Instructions to use Sunbird/sunbirdtutor-gemma-4-e2b with libraries, inference providers, notebooks, and local apps. Follow these links to get started.
- Libraries
- Transformers
How to use Sunbird/sunbirdtutor-gemma-4-e2b with Transformers:
# Load model directly from transformers import AutoProcessor, AutoModelForImageTextToText processor = AutoProcessor.from_pretrained("Sunbird/sunbirdtutor-gemma-4-e2b") model = AutoModelForImageTextToText.from_pretrained("Sunbird/sunbirdtutor-gemma-4-e2b") - Notebooks
- Google Colab
- Kaggle
Sunbird Tutor · Gemma 4 E2B
A Gemma 4 E2B fine-tune for spoken question-answering in English and Ugandan languages. Audio in, text answer out, no intermediate transcription step.

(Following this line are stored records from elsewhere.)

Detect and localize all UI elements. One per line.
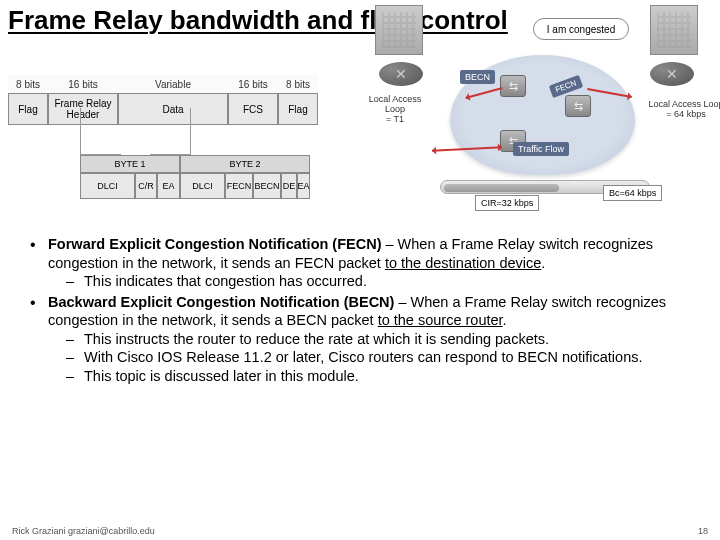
byte-field: BECN: [253, 173, 281, 199]
bits-cell: 16 bits: [48, 75, 118, 93]
cir-label: CIR=32 kbps: [475, 195, 539, 211]
bullet-becn: Backward Explicit Congestion Notificatio…: [30, 293, 702, 386]
traffic-flow-tag: Traffic Flow: [513, 142, 569, 156]
bits-cell: Variable: [118, 75, 228, 93]
field-cell: Flag: [8, 93, 48, 125]
byte-field: DLCI: [80, 173, 135, 199]
byte-detail-table: BYTE 1 BYTE 2 DLCI C/R EA DLCI FECN BECN…: [80, 155, 310, 199]
router-icon: [650, 62, 694, 86]
network-diagram: I am congested BECN FECN Traffic Flow Lo…: [365, 0, 720, 225]
becn-tag: BECN: [460, 70, 495, 84]
sub-bullet: This topic is discussed later in this mo…: [52, 367, 702, 386]
router-icon: [379, 62, 423, 86]
building-icon: [650, 5, 698, 55]
byte-field: FECN: [225, 173, 253, 199]
becn-underline: to the source router: [378, 312, 503, 328]
bullet-content: Forward Explicit Congestion Notification…: [0, 235, 720, 385]
becn-term: Backward Explicit Congestion Notificatio…: [48, 294, 394, 310]
bits-cell: 8 bits: [278, 75, 318, 93]
sub-bullet: This instructs the router to reduce the …: [52, 330, 702, 349]
byte-field: EA: [297, 173, 310, 199]
switch-icon: [565, 95, 591, 117]
bc-label: Bc=64 kbps: [603, 185, 662, 201]
field-cell: Flag: [278, 93, 318, 125]
building-icon: [375, 5, 423, 55]
field-cell: FCS: [228, 93, 278, 125]
footer-author: Rick Graziani graziani@cabrillo.edu: [12, 526, 155, 536]
fecn-term: Forward Explicit Congestion Notification…: [48, 236, 382, 252]
page-number: 18: [698, 526, 708, 536]
local-loop-left-label: Local Access Loop= T1: [360, 95, 430, 125]
speech-bubble: I am congested: [533, 18, 629, 40]
fecn-underline: to the destination device: [385, 255, 541, 271]
bits-cell: 8 bits: [8, 75, 48, 93]
sub-bullet: With Cisco IOS Release 11.2 or later, Ci…: [52, 348, 702, 367]
sub-bullet: This indicates that congestion has occur…: [52, 272, 702, 291]
byte-field: EA: [157, 173, 180, 199]
callout-lines: [80, 108, 160, 156]
switch-icon: [500, 75, 526, 97]
byte-field: DLCI: [180, 173, 225, 199]
byte-field: DE: [281, 173, 297, 199]
local-loop-right-label: Local Access Loop= 64 kbps: [647, 100, 720, 120]
byte-header: BYTE 1: [80, 155, 180, 173]
byte-field: C/R: [135, 173, 157, 199]
bullet-fecn: Forward Explicit Congestion Notification…: [30, 235, 702, 291]
bits-cell: 16 bits: [228, 75, 278, 93]
byte-header: BYTE 2: [180, 155, 310, 173]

This is the multilingual SFT checkpoint described in the Sunbird Tutor writeup (Kaggle Gemma 4 Good Hackathon, 2026). It powers the Sunflower educational assistant app, an Android app that runs the model fully offline so a child in a Ugandan classroom can ask a science question in Luganda and get an answer back in Luganda, without an internet connection.

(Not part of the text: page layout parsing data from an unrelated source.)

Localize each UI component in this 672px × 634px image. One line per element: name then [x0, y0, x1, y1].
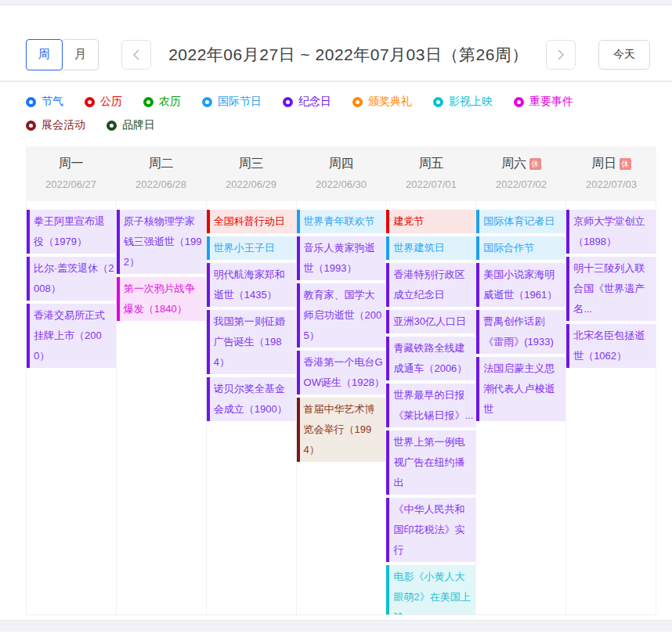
category-ring-icon — [107, 121, 117, 131]
calendar-event: 世界小王子日 — [207, 236, 296, 260]
page-bottom-strip — [0, 620, 672, 632]
calendar-event: 首届中华艺术博览会举行（1994） — [297, 398, 386, 462]
month-view-button[interactable]: 月 — [62, 39, 99, 70]
day-column: 世界青年联欢节 音乐人黄家驹逝世（1993） 教育家、国学大师启功逝世（2005… — [297, 201, 387, 614]
day-date-label: 2022/06/28 — [116, 178, 206, 190]
weekday-header-row: 周一 休 2022/06/27 周二 休 2022/06/28 周三 休 202… — [26, 146, 656, 201]
calendar-event: 比尔·盖茨退休（2008） — [27, 257, 116, 301]
calendar-event: 世界上第一例电视广告在纽约播出 — [386, 430, 475, 495]
day-column: 建党节 世界建筑日 香港特别行政区成立纪念日 亚洲30亿人口日 青藏铁路全线建成… — [386, 201, 476, 614]
day-name-label: 周四 — [329, 156, 354, 172]
legend-item-label: 展会活动 — [42, 118, 85, 132]
prev-week-button[interactable] — [121, 40, 151, 70]
legend-item-label: 品牌日 — [122, 118, 155, 132]
calendar-event: 京师大学堂创立（1898） — [566, 210, 656, 254]
calendar-event: 我国第一则征婚广告诞生（1984） — [207, 310, 296, 374]
day-date-label: 2022/07/02 — [476, 178, 566, 190]
calendar-toolbar: 周 月 2022年06月27日 ~ 2022年07月03日（第26周） 今天 — [0, 5, 672, 81]
page-top-strip — [0, 0, 672, 5]
day-header: 周六 休 2022/07/02 — [476, 146, 566, 201]
category-legend: 节气 公历 农历 国际节日 纪念日 颁奖典礼 影视上映 重要事件 展会活动 品牌… — [0, 82, 672, 132]
calendar-event: 明代航海家郑和逝世（1435） — [207, 263, 296, 307]
today-button[interactable]: 今天 — [598, 40, 650, 70]
calendar-event: 国际合作节 — [476, 236, 565, 260]
calendar-event: 世界青年联欢节 — [297, 210, 386, 233]
week-calendar-grid: 周一 休 2022/06/27 周二 休 2022/06/28 周三 休 202… — [26, 146, 656, 615]
day-date-label: 2022/07/03 — [566, 178, 656, 190]
legend-item-label: 农历 — [159, 95, 181, 109]
legend-item[interactable]: 颁奖典礼 — [352, 95, 412, 109]
calendar-event: 明十三陵列入联合国《世界遗产名... — [566, 257, 656, 321]
calendar-event: 香港交易所正式挂牌上市（2000） — [27, 304, 116, 368]
day-header: 周日 休 2022/07/03 — [566, 146, 656, 201]
chevron-right-icon — [556, 49, 565, 61]
category-ring-icon — [26, 97, 36, 107]
calendar-event: 世界建筑日 — [386, 236, 475, 260]
date-range-title: 2022年06月27日 ~ 2022年07月03日（第26周） — [168, 44, 529, 66]
week-view-button[interactable]: 周 — [26, 39, 63, 70]
category-ring-icon — [143, 97, 154, 107]
legend-item-label: 公历 — [100, 95, 122, 109]
legend-item-label: 国际节日 — [218, 95, 262, 109]
day-date-label: 2022/06/27 — [26, 178, 116, 190]
day-header: 周四 休 2022/06/30 — [296, 146, 386, 201]
day-header: 周五 休 2022/07/01 — [386, 146, 476, 201]
legend-item[interactable]: 展会活动 — [26, 118, 85, 132]
day-header: 周二 休 2022/06/28 — [116, 146, 206, 201]
rest-day-badge: 休 — [529, 158, 541, 170]
day-name-label: 周日 — [591, 156, 616, 172]
chevron-left-icon — [132, 49, 141, 61]
calendar-event: 美国小说家海明威逝世（1961） — [476, 263, 565, 307]
calendar-event: 亚洲30亿人口日 — [386, 310, 475, 333]
legend-item[interactable]: 品牌日 — [107, 118, 155, 132]
legend-item[interactable]: 重要事件 — [514, 95, 573, 109]
legend-item[interactable]: 节气 — [26, 95, 63, 109]
calendar-event: 国际体育记者日 — [476, 210, 565, 233]
calendar-event: 世界最早的日报《莱比锡日报》... — [386, 384, 475, 427]
category-ring-icon — [283, 97, 293, 107]
legend-item-label: 纪念日 — [298, 95, 331, 109]
rest-day-badge: 休 — [620, 158, 631, 170]
legend-item-label: 影视上映 — [449, 95, 493, 109]
day-date-label: 2022/06/30 — [296, 178, 386, 190]
category-ring-icon — [514, 97, 524, 107]
category-ring-icon — [85, 97, 95, 107]
calendar-event: 曹禺创作话剧《雷雨》(1933) — [476, 310, 565, 354]
week-events-area: 拳王阿里宣布退役（1979） 比尔·盖茨退休（2008） 香港交易所正式挂牌上市… — [26, 201, 656, 614]
calendar-event: 第一次鸦片战争爆发（1840） — [117, 277, 206, 321]
legend-item[interactable]: 公历 — [85, 95, 122, 109]
day-name-label: 周六 — [501, 156, 526, 172]
calendar-event: 青藏铁路全线建成通车（2006） — [386, 337, 475, 380]
next-week-button[interactable] — [546, 40, 576, 70]
category-ring-icon — [202, 97, 212, 107]
calendar-event: 教育家、国学大师启功逝世（2005） — [297, 283, 386, 348]
day-date-label: 2022/07/01 — [386, 178, 476, 190]
legend-item[interactable]: 纪念日 — [283, 95, 331, 109]
legend-item[interactable]: 影视上映 — [433, 95, 493, 109]
calendar-event: 香港特别行政区成立纪念日 — [386, 263, 475, 307]
date-navigation: 2022年06月27日 ~ 2022年07月03日（第26周） — [121, 40, 576, 70]
legend-item-label: 重要事件 — [529, 95, 573, 109]
calendar-event: 音乐人黄家驹逝世（1993） — [297, 236, 386, 280]
calendar-event: 电影《小黄人大眼萌2》在美国上映 — [386, 565, 475, 614]
category-ring-icon — [352, 97, 363, 107]
calendar-event: 《中华人民共和国印花税法》实行 — [386, 498, 475, 562]
calendar-event: 北宋名臣包拯逝世（1062） — [566, 324, 656, 368]
category-ring-icon — [433, 97, 443, 107]
day-name-label: 周二 — [149, 156, 174, 172]
day-header: 周三 休 2022/06/29 — [206, 146, 296, 201]
day-name-label: 周一 — [59, 156, 84, 172]
day-column: 国际体育记者日 国际合作节 美国小说家海明威逝世（1961） 曹禺创作话剧《雷雨… — [476, 201, 566, 614]
day-column: 拳王阿里宣布退役（1979） 比尔·盖茨退休（2008） 香港交易所正式挂牌上市… — [27, 201, 117, 614]
legend-item[interactable]: 农历 — [143, 95, 181, 109]
calendar-event: 建党节 — [386, 210, 475, 233]
day-date-label: 2022/06/29 — [206, 178, 296, 190]
legend-item-label: 节气 — [42, 95, 63, 109]
day-header: 周一 休 2022/06/27 — [26, 146, 116, 201]
day-name-label: 周三 — [239, 156, 264, 172]
legend-item[interactable]: 国际节日 — [202, 95, 262, 109]
calendar-event: 拳王阿里宣布退役（1979） — [27, 210, 116, 254]
calendar-event: 法国启蒙主义思潮代表人卢梭逝世 — [476, 357, 565, 421]
category-ring-icon — [26, 121, 36, 131]
day-column: 原子核物理学家钱三强逝世（1992） 第一次鸦片战争爆发（1840） — [117, 201, 207, 614]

Training code: SunbirdAI/sunbird-tutor-modelling contains the multilingual training pipeline, data prep, and evaluation harness used to produce this model.
What it does
Accepts 16 kHz mono PCM audio directly through Gemma 4's native audio tower, with no separate ASR step. The audio understanding lives inside the same context window that produces the answer, so a single forward pass takes you from a spoken question to a written reply. Depending on the prompt, the model can answer the question, transcribe the speech, translate it into another supported language, or explain what was said.

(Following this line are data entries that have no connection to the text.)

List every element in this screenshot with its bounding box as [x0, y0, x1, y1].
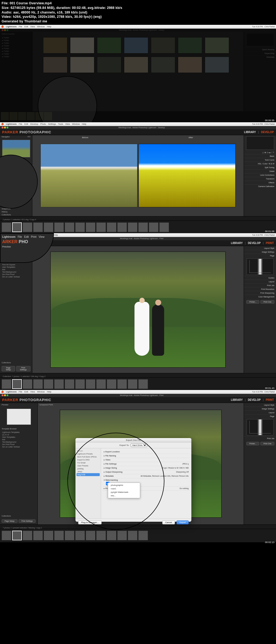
preset-item[interactable]: Siennatype	[1, 172, 31, 175]
preset-item[interactable]: Lightroom Presets	[1, 162, 31, 165]
filmstrip[interactable]	[0, 529, 276, 542]
menu-tools[interactable]: Tools	[58, 123, 63, 125]
folder-item[interactable]: ▸ Folder	[1, 45, 31, 47]
grid-view[interactable]	[32, 32, 244, 113]
template-item[interactable]: Test Background	[1, 271, 31, 273]
menu-window[interactable]: Window	[72, 123, 80, 125]
page-setup-button[interactable]: Page Setup	[2, 366, 15, 371]
section-tone-curve[interactable]: Tone Curve	[244, 158, 276, 162]
printer-button[interactable]: Printer...	[246, 300, 259, 304]
menu-help[interactable]: Help	[47, 391, 51, 393]
section-split[interactable]: Split Toning	[244, 165, 276, 169]
section-quick-dev[interactable]: Quick Develop	[244, 48, 276, 51]
template-list[interactable]: Lightroom Templates (1) 4 x 6 Custom Ove…	[0, 253, 32, 361]
preset-item[interactable]: Lightroom Presets	[77, 452, 100, 455]
template-item[interactable]: User Templates	[1, 266, 31, 268]
grid-thumb[interactable]	[124, 37, 148, 53]
preset-item[interactable]: Photographic Favorite	[1, 192, 31, 194]
snapshots-header[interactable]: Snapshots	[0, 207, 32, 210]
grid-thumb[interactable]	[97, 57, 121, 73]
plugin-manager-button[interactable]: Plug-In Manager...	[78, 520, 102, 524]
module-library[interactable]: LIBRARY	[231, 242, 243, 245]
template-item[interactable]: Sm on Letter Vertical	[1, 276, 31, 278]
template-item[interactable]: Fine Art Square	[1, 263, 31, 266]
apple-icon[interactable]: 🍎	[1, 123, 4, 125]
folder-item[interactable]: ▸ Folder	[1, 55, 31, 58]
close-icon[interactable]	[2, 29, 4, 31]
preset-item[interactable]: Export to DNG	[77, 458, 100, 461]
film-thumb[interactable]	[75, 531, 85, 540]
print-preview[interactable]	[32, 246, 244, 373]
section-image-settings[interactable]: Image Settings	[244, 250, 276, 254]
section-print-job[interactable]: Print Job	[244, 436, 276, 440]
output-sharpening-row[interactable]: ▸ Output SharpeningSharpening Off	[103, 470, 190, 474]
radial-icon[interactable]: ○	[271, 151, 272, 154]
apple-icon[interactable]: 🍎	[1, 25, 4, 28]
film-thumb[interactable]	[23, 222, 32, 232]
presets-header[interactable]: Presets	[0, 159, 32, 162]
metadata-row[interactable]: ▸ MetadataAll Metadata, Remove Location …	[103, 474, 190, 478]
preset-item[interactable]: Photographer Presets	[1, 184, 31, 187]
zoom-menu-print[interactable]: Print	[31, 235, 37, 238]
film-thumb[interactable]	[86, 531, 95, 540]
template-item[interactable]: Lightroom Templates	[1, 431, 36, 433]
folder-item[interactable]: ▸ Folder	[1, 39, 31, 42]
film-thumb[interactable]	[138, 379, 148, 389]
close-icon[interactable]	[2, 127, 4, 128]
preset-item[interactable]: Detail	[1, 177, 31, 179]
module-library[interactable]: LIBRARY	[244, 131, 256, 134]
film-thumb[interactable]	[54, 222, 64, 232]
printer-button[interactable]: Printer...	[246, 442, 259, 445]
navigator-fit[interactable]: FIT	[28, 136, 31, 138]
menu-edit[interactable]: Edit	[24, 391, 28, 393]
film-thumb[interactable]	[35, 112, 43, 120]
film-thumb[interactable]	[44, 112, 52, 120]
preset-item[interactable]: Creative	[1, 175, 31, 177]
section-calibration[interactable]: Camera Calibration	[244, 184, 276, 188]
maximize-icon[interactable]	[6, 29, 8, 31]
section-transform[interactable]: Transform	[244, 177, 276, 181]
preset-item[interactable]: Photographic Wedding	[1, 194, 31, 196]
section-layout-style[interactable]: Layout Style	[244, 246, 276, 250]
minimize-icon[interactable]	[4, 394, 6, 396]
film-thumb[interactable]	[2, 379, 11, 389]
image-sizing-row[interactable]: ▸ Image Sizing72 ppi / Resize to W: 698 …	[103, 466, 190, 470]
folder-item[interactable]: ▸ Folder	[1, 47, 31, 50]
preset-item[interactable]: Lightroom B&W Filter Presets	[1, 179, 31, 182]
grid-thumb[interactable]	[205, 57, 229, 73]
film-thumb-selected[interactable]	[12, 531, 22, 540]
section-layout[interactable]: Layout	[244, 280, 276, 283]
film-thumb[interactable]	[86, 222, 95, 232]
preset-item[interactable]: Cross Curves 1+2	[1, 170, 31, 172]
film-thumb[interactable]	[54, 379, 64, 389]
filmstrip[interactable]	[0, 221, 276, 234]
template-item[interactable]: test	[1, 438, 36, 441]
popup-item[interactable]: photographic	[108, 483, 140, 487]
film-thumb[interactable]	[75, 379, 85, 389]
menu-help[interactable]: Help	[82, 123, 86, 125]
watermark-popup[interactable]: photographic rose1 pyright Watermark irk…	[108, 483, 140, 498]
film-thumb[interactable]	[54, 531, 64, 540]
film-thumb[interactable]	[128, 379, 137, 389]
menu-view[interactable]: View	[65, 123, 70, 125]
template-item[interactable]: Sm Print Proof	[1, 273, 31, 276]
section-lens[interactable]: Lens Corrections	[244, 173, 276, 177]
menu-help[interactable]: Help	[47, 25, 51, 28]
menu-view[interactable]: View	[30, 25, 35, 28]
module-print[interactable]: PRINT	[266, 398, 274, 401]
filmstrip[interactable]	[0, 377, 276, 391]
zoom-menu-view[interactable]: View	[39, 235, 44, 238]
redeye-icon[interactable]: ◎	[267, 151, 268, 154]
print-one-button[interactable]: Print One	[260, 300, 274, 304]
film-thumb[interactable]	[96, 379, 106, 389]
module-print[interactable]: PRINT	[266, 242, 274, 245]
section-basic[interactable]: Basic	[244, 154, 276, 158]
grid-thumb[interactable]	[97, 37, 121, 53]
film-thumb[interactable]	[44, 531, 53, 540]
collections-header[interactable]: Collections	[0, 514, 37, 518]
maximize-icon[interactable]	[6, 127, 8, 128]
popup-item[interactable]: pyright Watermark	[108, 490, 140, 494]
menu-edit[interactable]: Edit	[24, 25, 28, 28]
file-naming-row[interactable]: ▸ File Naming	[103, 454, 190, 458]
film-thumb[interactable]	[18, 112, 26, 120]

Vision was not exercised during fine-tuning. Text plus audio input only.
Languages
| ISO 639-3 | Language | Status |
|---|---|---|
eng |
English | strong |
lug |
Luganda | strongest non-English. chrF ~0.51 on the project eval. |
ach |
Acholi | second tier. chrF ~0.40, classroom-usable for shorter responses. |
nyn |
Runyankole | transcription and short translation reliable; QA degrades. |
xog |
Lusoga | transcription and short translation reliable; QA degrades. |
nyo |
Lunyoro | transcription and short translation reliable; QA degrades. |
teo |
Ateso | transcription and short translation reliable; QA degrades. |
Quality scales with training data volume, so Luganda is meaningfully ahead. The broader Sunbird Tutor project targets 12 Ugandan languages across multiple checkpoints; see the training repo for the larger picture.
How to use
Transformers (Python)
import torch
from transformers import AutoProcessor, AutoModelForImageTextToText
processor = AutoProcessor.from_pretrained("Sunbird/sunbirdtutor-gemma-4-e2b")
model = AutoModelForImageTextToText.from_pretrained(
"Sunbird/sunbirdtutor-gemma-4-e2b",
torch_dtype=torch.bfloat16,
device_map="auto",
)
messages = [
{
"role": "system",
"content": (
"You are an educational assistant that can give explanations, "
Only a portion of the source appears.